## Task description
Give back the lines below verbatim, omitting all pictures.

[Saved entries]

::::::

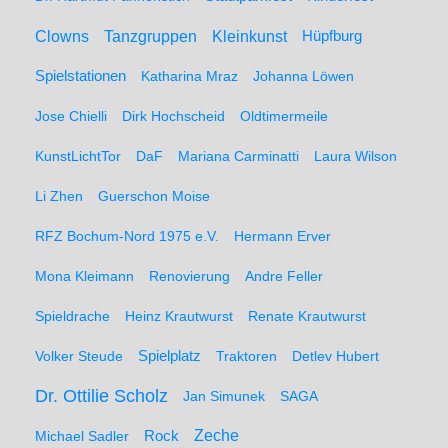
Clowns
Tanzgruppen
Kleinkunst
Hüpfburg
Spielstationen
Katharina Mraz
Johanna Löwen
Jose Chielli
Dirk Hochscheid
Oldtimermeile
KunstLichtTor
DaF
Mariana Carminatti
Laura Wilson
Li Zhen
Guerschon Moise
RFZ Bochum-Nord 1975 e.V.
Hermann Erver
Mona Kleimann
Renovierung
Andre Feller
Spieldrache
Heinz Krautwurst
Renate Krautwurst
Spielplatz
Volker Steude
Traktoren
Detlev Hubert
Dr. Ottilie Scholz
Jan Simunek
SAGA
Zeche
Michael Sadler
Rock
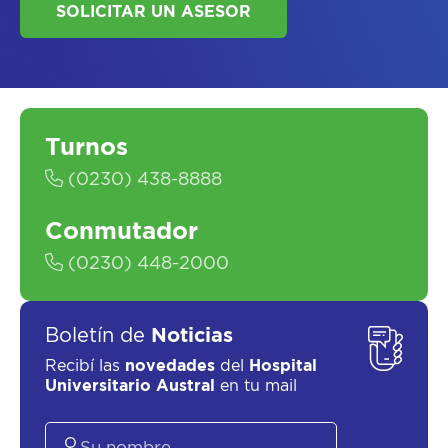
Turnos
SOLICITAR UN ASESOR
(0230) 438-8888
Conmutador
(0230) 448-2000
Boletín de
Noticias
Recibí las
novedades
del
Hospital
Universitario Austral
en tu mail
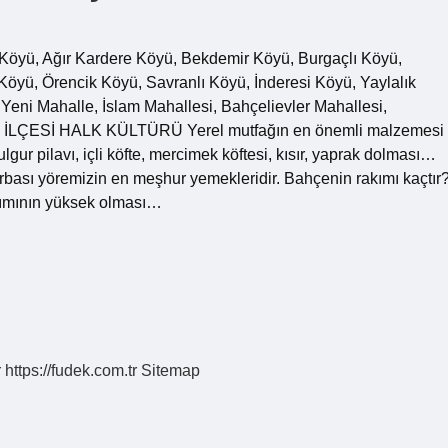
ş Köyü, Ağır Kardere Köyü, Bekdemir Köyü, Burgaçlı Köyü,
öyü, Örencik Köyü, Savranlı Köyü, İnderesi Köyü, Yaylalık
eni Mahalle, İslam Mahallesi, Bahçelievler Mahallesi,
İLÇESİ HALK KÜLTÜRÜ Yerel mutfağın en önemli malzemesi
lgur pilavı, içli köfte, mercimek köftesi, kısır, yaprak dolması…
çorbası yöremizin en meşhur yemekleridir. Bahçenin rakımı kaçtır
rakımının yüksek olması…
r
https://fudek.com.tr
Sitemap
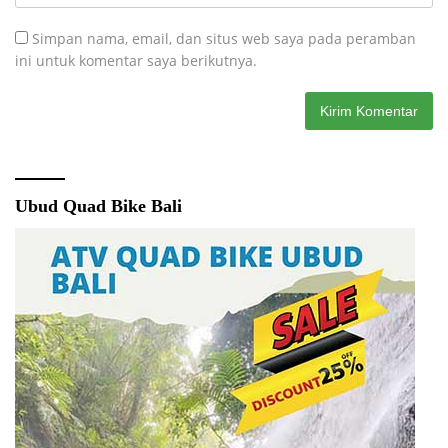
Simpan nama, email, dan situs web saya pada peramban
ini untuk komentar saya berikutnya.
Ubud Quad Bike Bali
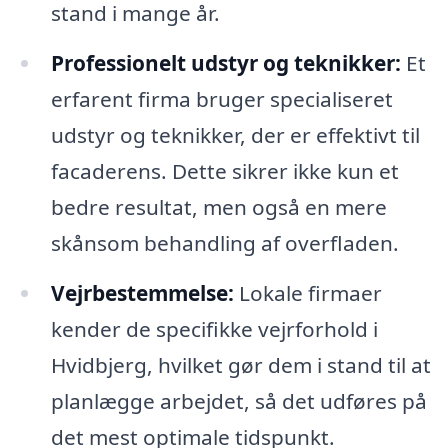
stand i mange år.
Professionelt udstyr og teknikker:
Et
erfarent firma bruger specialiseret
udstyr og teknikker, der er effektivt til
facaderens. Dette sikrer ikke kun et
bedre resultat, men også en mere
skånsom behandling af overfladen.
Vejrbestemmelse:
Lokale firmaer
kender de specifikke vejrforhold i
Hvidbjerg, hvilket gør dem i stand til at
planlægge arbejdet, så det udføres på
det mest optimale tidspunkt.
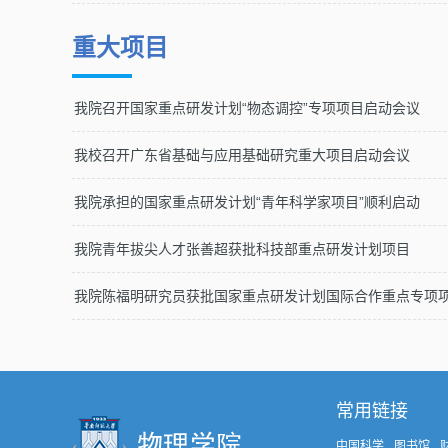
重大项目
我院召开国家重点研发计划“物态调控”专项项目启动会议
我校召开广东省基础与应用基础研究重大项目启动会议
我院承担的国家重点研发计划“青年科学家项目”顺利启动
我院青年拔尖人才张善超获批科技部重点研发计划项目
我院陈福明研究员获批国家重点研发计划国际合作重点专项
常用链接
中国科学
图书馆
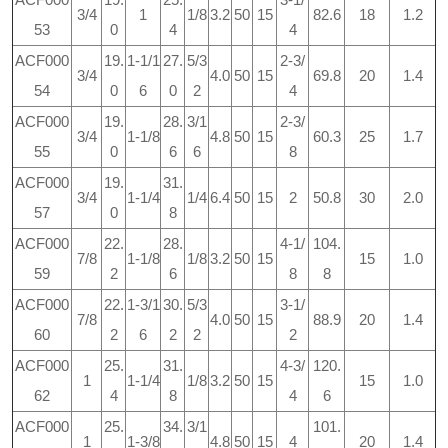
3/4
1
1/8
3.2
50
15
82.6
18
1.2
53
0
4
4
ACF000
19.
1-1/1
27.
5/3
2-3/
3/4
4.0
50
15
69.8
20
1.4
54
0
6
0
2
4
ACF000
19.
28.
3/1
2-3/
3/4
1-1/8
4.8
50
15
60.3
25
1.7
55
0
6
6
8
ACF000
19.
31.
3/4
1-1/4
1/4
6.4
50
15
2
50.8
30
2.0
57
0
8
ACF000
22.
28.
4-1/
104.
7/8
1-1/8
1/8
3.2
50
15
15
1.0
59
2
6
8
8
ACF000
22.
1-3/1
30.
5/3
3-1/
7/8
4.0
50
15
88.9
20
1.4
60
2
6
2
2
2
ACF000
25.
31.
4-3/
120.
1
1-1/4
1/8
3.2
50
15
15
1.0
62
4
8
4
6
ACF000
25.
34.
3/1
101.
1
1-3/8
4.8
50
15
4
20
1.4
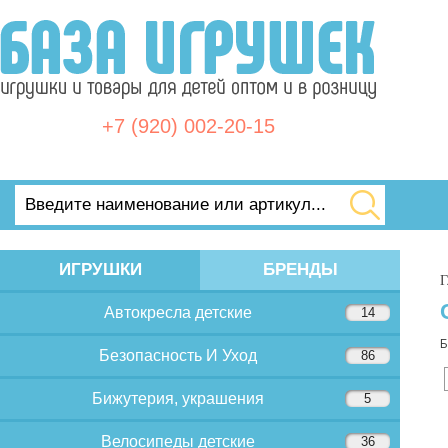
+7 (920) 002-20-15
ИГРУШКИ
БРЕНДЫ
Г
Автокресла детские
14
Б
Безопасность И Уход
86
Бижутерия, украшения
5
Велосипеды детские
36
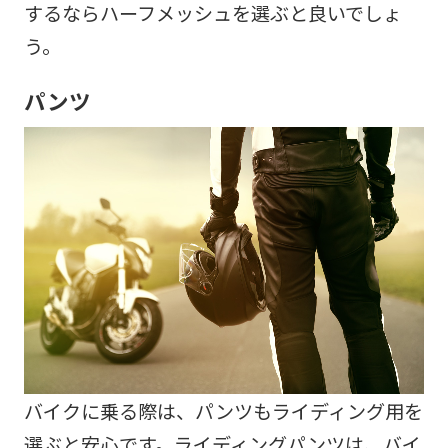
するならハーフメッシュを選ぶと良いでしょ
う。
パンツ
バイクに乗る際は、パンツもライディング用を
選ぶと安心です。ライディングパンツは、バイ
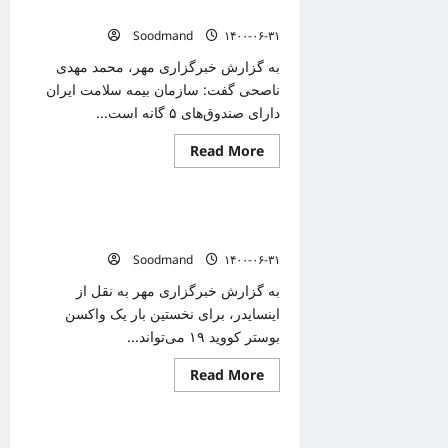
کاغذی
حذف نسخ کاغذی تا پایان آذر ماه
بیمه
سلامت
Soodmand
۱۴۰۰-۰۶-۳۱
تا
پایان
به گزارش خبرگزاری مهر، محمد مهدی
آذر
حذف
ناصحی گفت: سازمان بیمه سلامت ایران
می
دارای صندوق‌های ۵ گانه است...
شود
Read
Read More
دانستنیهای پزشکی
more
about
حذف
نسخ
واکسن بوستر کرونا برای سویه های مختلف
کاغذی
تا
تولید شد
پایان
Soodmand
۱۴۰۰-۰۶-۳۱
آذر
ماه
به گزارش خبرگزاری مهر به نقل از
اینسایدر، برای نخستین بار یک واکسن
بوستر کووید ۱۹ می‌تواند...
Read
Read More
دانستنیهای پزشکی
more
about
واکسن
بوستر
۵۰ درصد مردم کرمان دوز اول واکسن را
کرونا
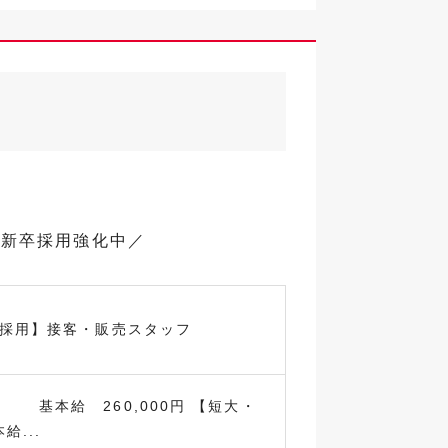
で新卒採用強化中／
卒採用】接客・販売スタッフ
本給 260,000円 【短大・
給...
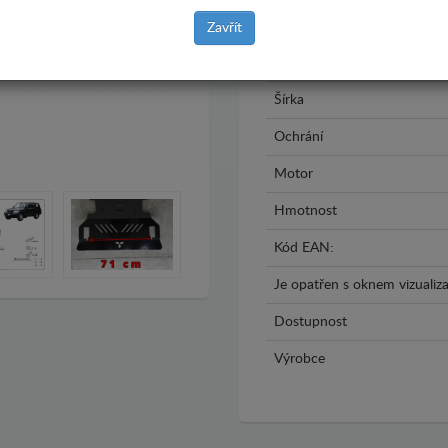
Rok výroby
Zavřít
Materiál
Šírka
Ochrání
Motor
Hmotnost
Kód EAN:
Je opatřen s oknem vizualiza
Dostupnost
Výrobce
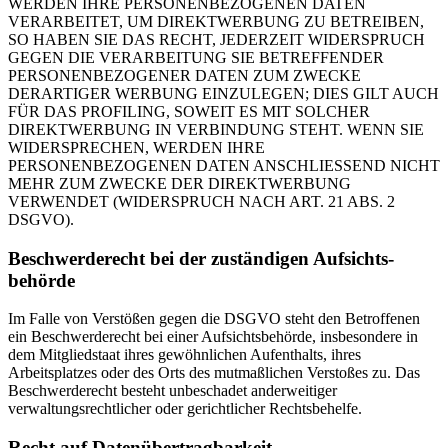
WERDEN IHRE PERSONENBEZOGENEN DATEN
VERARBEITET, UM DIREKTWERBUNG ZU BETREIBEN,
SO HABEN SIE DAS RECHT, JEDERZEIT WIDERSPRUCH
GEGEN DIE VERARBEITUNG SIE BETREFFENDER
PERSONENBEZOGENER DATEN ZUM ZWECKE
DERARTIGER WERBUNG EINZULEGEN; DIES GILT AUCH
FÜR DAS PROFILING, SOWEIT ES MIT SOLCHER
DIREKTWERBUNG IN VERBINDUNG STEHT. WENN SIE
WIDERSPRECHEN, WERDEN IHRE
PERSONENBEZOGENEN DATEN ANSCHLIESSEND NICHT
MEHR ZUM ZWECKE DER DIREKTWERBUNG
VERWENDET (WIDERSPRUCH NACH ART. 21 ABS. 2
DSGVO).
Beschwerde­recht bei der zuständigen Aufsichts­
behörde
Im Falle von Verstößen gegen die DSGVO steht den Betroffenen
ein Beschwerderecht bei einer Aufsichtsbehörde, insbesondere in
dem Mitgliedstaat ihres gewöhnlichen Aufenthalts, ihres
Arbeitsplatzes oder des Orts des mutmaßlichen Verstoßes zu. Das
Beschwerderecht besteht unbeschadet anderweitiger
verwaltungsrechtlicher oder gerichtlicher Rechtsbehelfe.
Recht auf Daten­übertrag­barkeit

::::::

## Completed exercise
Clowns
Tanzgruppen
Kleinkunst
Hüpfburg
Spielstationen
Katharina Mraz
Johanna Löwen
Jose Chielli
Dirk Hochscheid
Oldtimermeile
KunstLichtTor
DaF
Mariana Carminatti
Laura Wilson
Li Zhen
Guerschon Moise
RFZ Bochum-Nord 1975 e.V.
Hermann Erver
Mona Kleimann
Renovierung
Andre Feller
Spieldrache
Heinz Krautwurst
Renate Krautwurst
Spielplatz
Volker Steude
Traktoren
Detlev Hubert
Dr. Ottilie Scholz
Jan Simunek
SAGA
Zeche
Michael Sadler
Rock
Turnos
SOLICITAR UN ASESOR
(0230) 438-8888
Conmutador
(0230) 448-2000
Boletín de
Noticias
Recibí las
novedades
del
Hospital
Universitario Austral
en tu mail
ş Köyü, Ağır Kardere Köyü, Bekdemir Köyü, Burgaçlı Köyü,
öyü, Örencik Köyü, Savranlı Köyü, İnderesi Köyü, Yaylalık
eni Mahalle, İslam Mahallesi, Bahçelievler Mahallesi,
İLÇESİ HALK KÜLTÜRÜ Yerel mutfağın en önemli malzemesi
lgur pilavı, içli köfte, mercimek köftesi, kısır, yaprak dolması…
çorbası yöremizin en meşhur yemekleridir. Bahçenin rakımı kaçtır
rakımının yüksek olması…
r
https://fudek.com.tr
Sitemap
Simpan nama, email, dan situs web saya pada peramban
ini untuk komentar saya berikutnya.
Ubud Quad Bike Bali
stand i mange år.
Professionelt udstyr og teknikker:
Et
erfarent firma bruger specialiseret
udstyr og teknikker, der er effektivt til
facaderens. Dette sikrer ikke kun et
bedre resultat, men også en mere
skånsom behandling af overfladen.
Vejrbestemmelse:
Lokale firmaer
kender de specifikke vejrforhold i
Hvidbjerg, hvilket gør dem i stand til at
planlægge arbejdet, så det udføres på
det mest optimale tidspunkt.
重大项目
我院召开国家重点研发计划“物态调控”专项项目启动会议
我校召开广东省基础与应用基础研究重大项目启动会议
我院承担的国家重点研发计划“青年科学家项目”顺利启动
我院青年拔尖人才张善超获批科技部重点研发计划项目
我院陈福明研究员获批国家重点研发计划国际合作重点专项
常用链接
中国科学
图书馆
3/4
1
1/8
3.2
50
15
82.6
18
1.2
53
0
4
4
ACF000
19.
1-1/1
27.
5/3
2-3/
3/4
4.0
50
15
69.8
20
1.4
54
0
6
0
2
4
ACF000
19.
28.
3/1
2-3/
3/4
1-1/8
4.8
50
15
60.3
25
1.7
55
0
6
6
8
ACF000
19.
31.
3/4
1-1/4
1/4
6.4
50
15
2
50.8
30
2.0
57
0
8
ACF000
22.
28.
4-1/
104.
7/8
1-1/8
1/8
3.2
50
15
15
1.0
59
2
6
8
8
ACF000
22.
1-3/1
30.
5/3
3-1/
7/8
4.0
50
15
88.9
20
1.4
60
2
6
2
2
2
ACF000
25.
31.
4-3/
120.
1
1-1/4
1/8
3.2
50
15
15
1.0
62
4
8
4
6
ACF000
25.
34.
3/1
101.
1
1-3/8
4.8
50
15
4
20
1.4
+7 (920) 002-20-15
ИГРУШКИ
БРЕНДЫ
Г
Автокресла детские
14
Б
Безопасность И Уход
86
Бижутерия, украшения
5
Велосипеды детские
36
するならハーフメッシュを選ぶと良いでしょ
う。
パンツ
バイクに乗る際は、パンツもライディング用を
選ぶと安心です。ライディングパンツは、バイ
کاغذی
حذف نسخ کاغذی تا پایان آذر ماه
بیمه
سلامت
Soodmand
۱۴۰۰-۰۶-۳۱
تا
پایان
به گزارش خبرگزاری مهر، محمد مهدی
آذر
حذف
ناصحی گفت: سازمان بیمه سلامت ایران
می
دارای صندوق‌های ۵ گانه است...
شود
Read
Read More
دانستنیهای پزشکی
more
about
حذف
نسخ
واکسن بوستر کرونا برای سویه های مختلف
کاغذی
تا
تولید شد
پایان
Soodmand
۱۴۰۰-۰۶-۳۱
آذر
ماه
به گزارش خبرگزاری مهر به نقل از
اینسایدر، برای نخستین بار یک واکسن
بوستر کووید ۱۹ می‌تواند...
Read
Read More
دانستنیهای پزشکی
more
about
واکسن
بوستر
۵۰ درصد مردم کرمان دوز اول واکسن را
کرونا
で新卒採用強化中／
卒採用】接客・販売スタッフ
本給 260,000円 【短大・
給...
Rok výroby
Zavřít
Materiál
Šírka
Ochrání
Motor
Hmotnost
Kód EAN:
Je opatřen s oknem vizualiza
Dostupnost
Výrobce
WERDEN IHRE PERSONENBEZOGENEN DATEN
VERARBEITET, UM DIREKTWERBUNG ZU BETREIBEN,
SO HABEN SIE DAS RECHT, JEDERZEIT WIDERSPRUCH
GEGEN DIE VERARBEITUNG SIE BETREFFENDER
PERSONENBEZOGENER DATEN ZUM ZWECKE
DERARTIGER WERBUNG EINZULEGEN; DIES GILT AUCH
FÜR DAS PROFILING, SOWEIT ES MIT SOLCHER
DIREKTWERBUNG IN VERBINDUNG STEHT. WENN SIE
WIDERSPRECHEN, WERDEN IHRE
PERSONENBEZOGENEN DATEN ANSCHLIESSEND NICHT
MEHR ZUM ZWECKE DER DIREKTWERBUNG
VERWENDET (WIDERSPRUCH NACH ART. 21 ABS. 2
DSGVO).
Beschwerde­recht bei der zuständigen Aufsichts­
behörde
Im Falle von Verstößen gegen die DSGVO steht den Betroffenen
ein Beschwerderecht bei einer Aufsichtsbehörde, insbesondere in
dem Mitgliedstaat ihres gewöhnlichen Aufenthalts, ihres
Arbeitsplatzes oder des Orts des mutmaßlichen Verstoßes zu. Das
Beschwerderecht besteht unbeschadet anderweitiger
verwaltungsrechtlicher oder gerichtlicher Rechtsbehelfe.
Recht auf Daten­übertrag­barkeit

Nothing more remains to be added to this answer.